What they accomplished, though, was to show there is a balance in the natural order of things. There is good and bad and without a knowledge of the less-than-desirable, it’s hard to fully grasp the positive.

Yet society continues to embrace ludicrous attempts to create a politically-correct Utopia — and in the process sets up a generation ill-equipped to face the sometimes-harsh realities of life.

The latest of these is starting to make its way through school playgrounds, boosted by individuals and companies that are billed as “recess consultants.”

These consultants — also known as “playground consultants” — are the same ones who devised the trend of scoreless sports games, so as not to single-out children as winners or losers, and have essentially wiped the game of tag off the schedule to avoid hurting the feelings of someone being labeled “it.” Football is forbidden from many recess activities because it is considered too dangerous.

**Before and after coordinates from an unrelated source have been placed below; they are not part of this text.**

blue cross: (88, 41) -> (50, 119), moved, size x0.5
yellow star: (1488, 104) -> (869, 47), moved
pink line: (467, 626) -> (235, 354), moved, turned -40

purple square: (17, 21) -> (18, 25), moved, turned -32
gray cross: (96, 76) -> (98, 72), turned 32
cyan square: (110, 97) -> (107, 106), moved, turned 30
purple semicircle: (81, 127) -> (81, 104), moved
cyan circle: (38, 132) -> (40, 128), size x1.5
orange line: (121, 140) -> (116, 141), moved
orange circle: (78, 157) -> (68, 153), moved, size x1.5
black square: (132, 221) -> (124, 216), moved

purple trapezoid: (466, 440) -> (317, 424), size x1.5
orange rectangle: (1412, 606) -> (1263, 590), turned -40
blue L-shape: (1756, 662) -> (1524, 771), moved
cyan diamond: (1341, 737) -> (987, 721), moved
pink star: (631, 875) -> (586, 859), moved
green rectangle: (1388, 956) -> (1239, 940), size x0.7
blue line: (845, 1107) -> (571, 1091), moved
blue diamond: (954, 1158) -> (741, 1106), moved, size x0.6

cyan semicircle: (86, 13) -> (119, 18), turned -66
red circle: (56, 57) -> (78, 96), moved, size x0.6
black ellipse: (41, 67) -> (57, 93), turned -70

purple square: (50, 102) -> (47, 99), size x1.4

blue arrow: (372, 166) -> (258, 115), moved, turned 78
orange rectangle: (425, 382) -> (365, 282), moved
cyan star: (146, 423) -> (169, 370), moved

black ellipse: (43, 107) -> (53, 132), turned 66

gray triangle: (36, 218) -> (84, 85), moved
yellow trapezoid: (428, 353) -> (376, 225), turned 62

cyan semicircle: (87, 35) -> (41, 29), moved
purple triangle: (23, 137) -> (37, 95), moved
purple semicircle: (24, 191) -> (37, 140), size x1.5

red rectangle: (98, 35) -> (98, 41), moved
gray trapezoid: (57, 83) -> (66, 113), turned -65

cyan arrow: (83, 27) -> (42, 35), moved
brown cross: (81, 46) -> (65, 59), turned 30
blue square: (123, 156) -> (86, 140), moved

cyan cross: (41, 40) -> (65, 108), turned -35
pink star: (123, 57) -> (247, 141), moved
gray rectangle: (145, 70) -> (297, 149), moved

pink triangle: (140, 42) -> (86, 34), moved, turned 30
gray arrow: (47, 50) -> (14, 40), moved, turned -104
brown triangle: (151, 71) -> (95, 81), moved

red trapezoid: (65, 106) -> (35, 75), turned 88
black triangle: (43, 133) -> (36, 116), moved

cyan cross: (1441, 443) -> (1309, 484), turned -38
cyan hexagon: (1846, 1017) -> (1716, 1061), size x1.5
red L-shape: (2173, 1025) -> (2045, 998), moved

Now, the apparent target is the phrase “you’re out.”

A staple of baseball games since the first pitch was thrown in the mid-19th century, school leaders are being cautioned that the word can create negative connotations for children and damage their young psyches for years to come. Instead, these well-paid consultants are recommending using phrases such as “good job” or “nice try.”

That way, no one has their feelings hurt. Until the pacifier of political correctness is gone and the precious little snowflake runs into the buzz saw of reality.

With apologies to Ernest Thayer, can you imagine the ruckus a poem like “Casey at the Bat” would cause without some adaptation? “Oh, somewhere in this favored land the sun is shining bright; the band is playing somewhere, and somewhere hearts are light; and somewhere men are laughing, and somewhere children shout; and that includes the land of Mudville — because mighty Casey gave his all and certainly deserves recognition for that.”

Movements like this are going to have one of two extreme results, neither of which is good: Either children will grow up to be unable to deal with life once they are freed from the prison of pre-determined thinking or society itself will evolve into a land of sugar-coated pleasantries in which we must constantly be on alert to shield ourselves from the fact that sometimes people are unpleasant, that sometimes difficult situations arise, that some bosses yell …

And that sometimes, frankly, you strike out.